Here’s the connection: RaceLegal and programs like it are the best answer to the question, “What do I do after I’ve thrown my son’s PlayStation and Xbox in the garbage?” If your son has been playing a motocross video game for hours, take him out to a motocross track, rent him a motorbike, and let him take some lessons doing the real thing. He may complain. He may say that he prefers the sanitized video game version over getting on an actual bike and going around an actual track. Challenge him. “Video games are just an imitation. Video games are just pretend,” you might remind him. “This is the real thing. You’re a big boy now. You can do this.”
Boys who prefer the video game version over the real thing are making a choice very similar to boys who prefer online pornography to interacting with real girls. In fact, it’s often the same boy: the boy who spends hours every day on his video game addiction is commonly, in my experience, at risk for preferring online pornography to real interactions with real girls.

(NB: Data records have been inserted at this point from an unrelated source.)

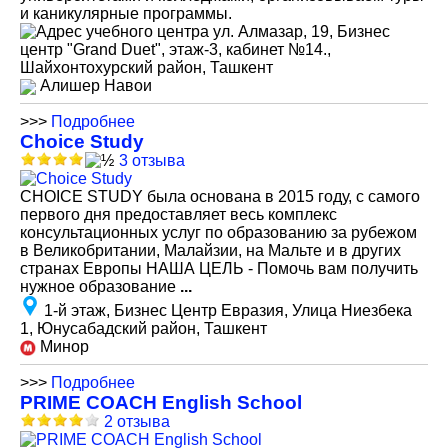
и каникулярные программы.
ул. Алмазар, 19, Бизнес
центр "Grand Duet", этаж-3, кабинет №14.,
Шайхонтохурский район, Ташкент
Алишер Навои
>>>
Подробнее
Choice Study
3 отзыва
СHOICE STUDY была основана в 2015 году, с самого
первого дня предоставляет весь комплекс
консультационных услуг по образованию за рубежом
в Великобритании, Малайзии, на Мальте и в других
странах Европы НАША ЦЕЛЬ - Помочь вам получить
нужное образование
...
1-й этаж, Бизнес Центр Евразия, Улица Ниезбека
1, Юнусабадский район, Ташкент
Минор
>>>
Подробнее
PRIME COACH English School
2 отзыва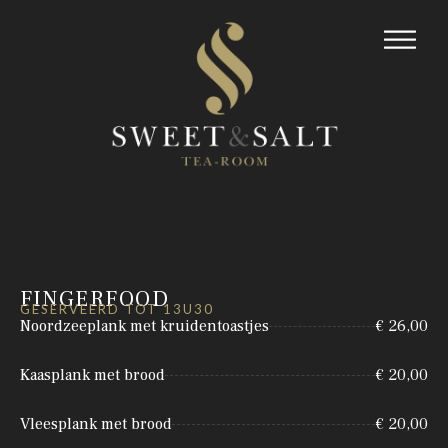
FINGERFOOD
GESERVEERD TOT 13U30
Noordzeeplank met kruidentoastjes
€ 26,00
Kaasplank met brood
€ 20,00
Vleesplank met brood
€ 20,00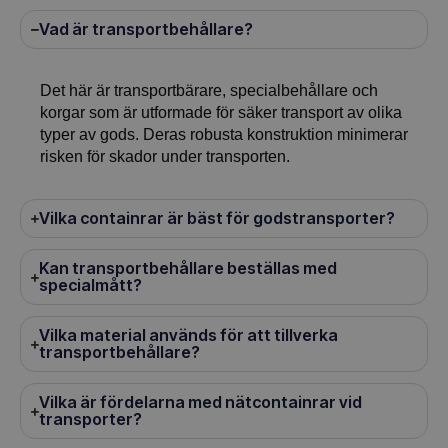
Vad är transportbehållare?
Det här är transportbärare, specialbehållare och
korgar som är utformade för säker transport av olika
typer av gods. Deras robusta konstruktion minimerar
risken för skador under transporten.
Vilka containrar är bäst för godstransporter?
Kan transportbehållare beställas med
specialmått?
Vilka material används för att tillverka
transportbehållare?
Vilka är fördelarna med nätcontainrar vid
transporter?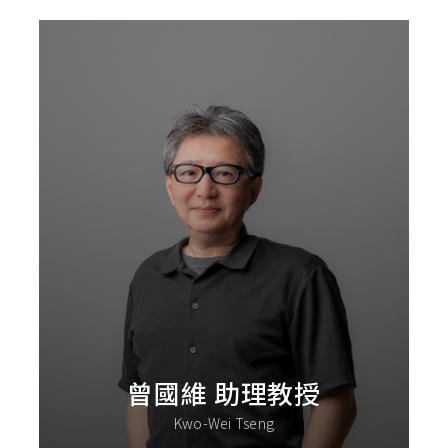
曾國維 助理教授
Kwo-Wei Tseng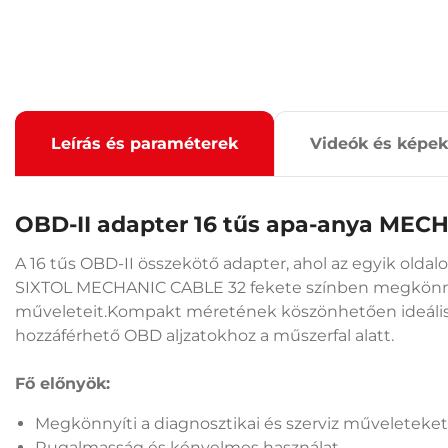
Leírás és paraméterek
Videók és képek
OBD-II adapter 16 tűs apa-anya MEC
A 16 tűs OBD-II összekötő adapter, ahol az egyik oldal
SIXTOL MECHANIC CABLE 32 fekete színben megkönnyíti
műveleteit.Kompakt méretének köszönhetően ideális
hozzáférhető OBD aljzatokhoz a műszerfal alatt.
Fő előnyök:
Megkönnyíti a diagnosztikai és szerviz műveleteket
Rugalmasság és kényelmes használat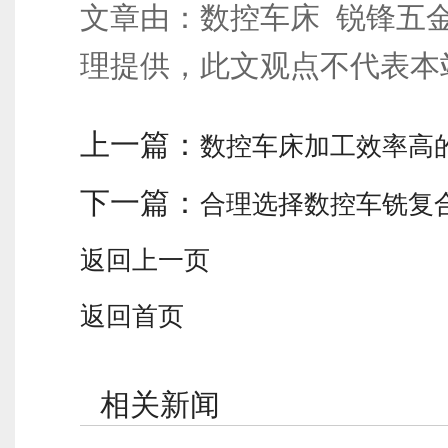
文章由：数控车床 锐锋五
理提供，此文观点不代表本
上一篇：
数控车床加工效率高
下一篇：
合理选择数控车铣复
返回上一页
返回首页
相关新闻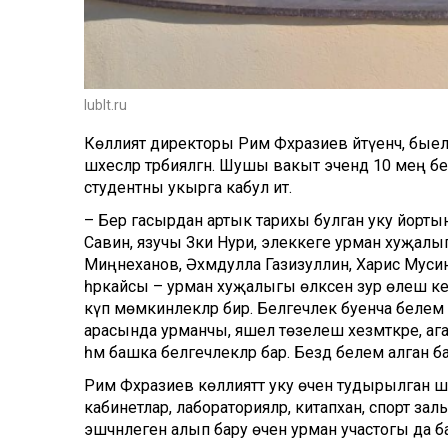
lublt.ru
Көллият директоры Рим Фәхразиев әйтүенчә, бые
шәхесләр тәрбияләгән. Шушы вакыт эчендә 10 мең 
студентны укырга кабул итә.
– Бер гасырдан артык тарихы булган уку йорт
Савин, язучы Зәки Нури, элеккеге урман хуҗалы
Миңнеханов, Әхмәдулла Газизуллин, Харис Мусин
һәркайсы – урман хуҗалыгы өлкәсенә зур өлеш ке
күп мөмкинлекләр бирә. Белгечлек буенча белем алу
арасында урманчы, яшел төзелеш хезмәткәре, ага
һәм башка белгечлекләр бар. Бездә белем алган бал
Рим Фәхразиев көллияттә уку өчен тудырылган ша
кабинетлар, лабораторияләр, китапханә, спорт з
эшчәнлеген алып бару өчен урман участогы да ба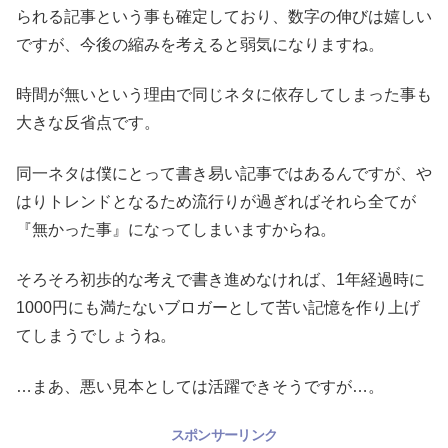
られる記事という事も確定しており、数字の伸びは嬉しい
ですが、今後の縮みを考えると弱気になりますね。
時間が無いという理由で同じネタに依存してしまった事も
大きな反省点です。
同一ネタは僕にとって書き易い記事ではあるんですが、や
はりトレンドとなるため流行りが過ぎればそれら全てが
『無かった事』になってしまいますからね。
そろそろ初歩的な考えで書き進めなければ、1年経過時に
1000円にも満たないブロガーとして苦い記憶を作り上げ
てしまうでしょうね。
…まあ、悪い見本としては活躍できそうですが…。
スポンサーリンク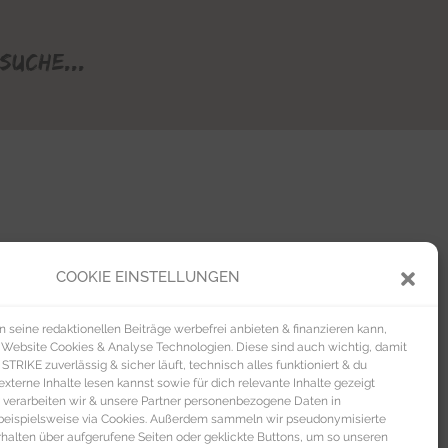
Suche...
COOKIE EINSTELLUNGEN
seine redaktionellen Beiträge werbefrei anbieten & finanzieren kann,
 Website Cookies & Analyse Technologien. Diese sind auch wichtig, damit
TRIKE zuverlässig & sicher läuft, technisch alles funktioniert & du
xterne Inhalte lesen kannst sowie für dich relevante Inhalte gezeigt
 verarbeiten wir & unsere Partner personenbezogene Daten in
beispielsweise via Cookies. Außerdem sammeln wir pseudonymisierte
alten über aufgerufene Seiten oder geklickte Buttons, um so unseren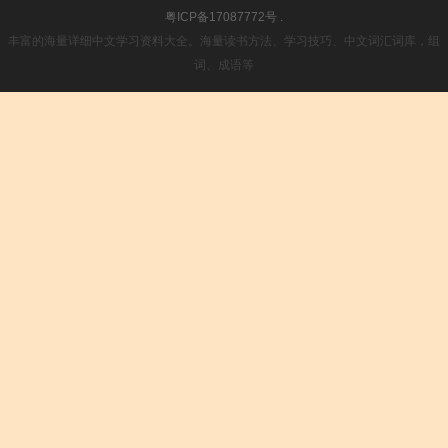
粤ICP备17087772号
.
丰富的海量详细中文学习资料大全。海量读书方法、学习技巧、中文词汇词库，组
词、成语等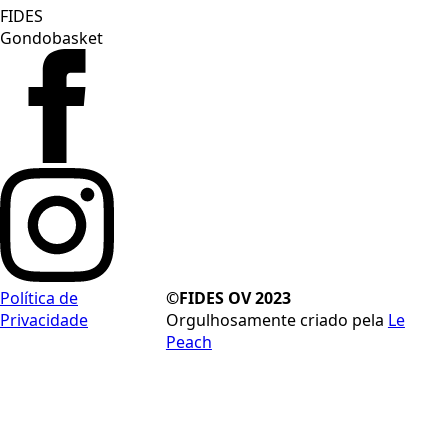
FIDES
Gondobasket
Política de
©FIDES OV 2023
Privacidade
Orgulhosamente criado pela
Le
Peach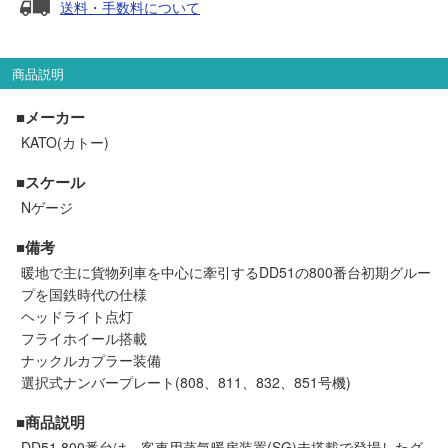
送料・手数料について
セール商品
商品説明
走行エリア別 鉄道模型車両リスト
■メーカー
KATO(カトー)
北海道・東北
関東
■スケール
Nゲージ
中部
関西
■備考
暖地で主に貨物列車を中心に牽引するDD51の800番台初期グルー
中国・四国
九州・沖縄
プを国鉄時代の仕様
ヘッドライト点灯
フライホイール搭載
お役立ち情報
ナックルカプラー装備
選択式ナンバープレート(808、811、832、851号機)
鉄道模型の情報
商品レビュー
■商品説明
DD51 800番台は、客車用蒸気暖房装置(SG)未搭載で登場したグ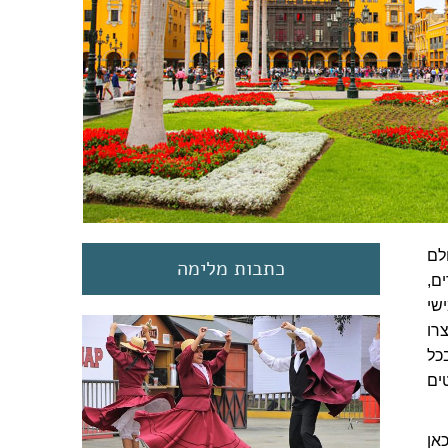
לם
כתבות מלימה
ם,
החמישי
רו
כל
ים
אן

If your son is addicted to first-person-shooter role-playing games such as Grand Theft Auto, you might think that this strategy can’t be applied. After all, you can’t very well let him loose on the streets and tell him to go carjack some late-model sports car and then murder police officers. But these boys usually have at least a smidgen of Nietzsche’s will to power (see chapter 3), and often more than a smidgen. They don’t shy away from physical confrontation—or at least they like to think they won’t. Sign this boy up for a contact sport that involves real contact, such as football or rugby. Colliding at full speed with another boy, hitting him so hard “that the snot flew out of my nose and I couldn’t breathe” (as one boy enthusiastically described it to me), goes a long way toward satisfying the same urge that otherwise might drive that boy to play Grand Theft Auto.
This point is counterintuitive to many parents, especially mothers. “Why would any boy, especially my son, want to collide with another boy so hard that snot flies out of his nose and he can’t breathe?” The answer is: because some boys are like that, and he’s that kind of boy.13 Celebrate the fact. Co-opt that desire to hit hard and use it to help your son become an athlete, instead of a video game addict.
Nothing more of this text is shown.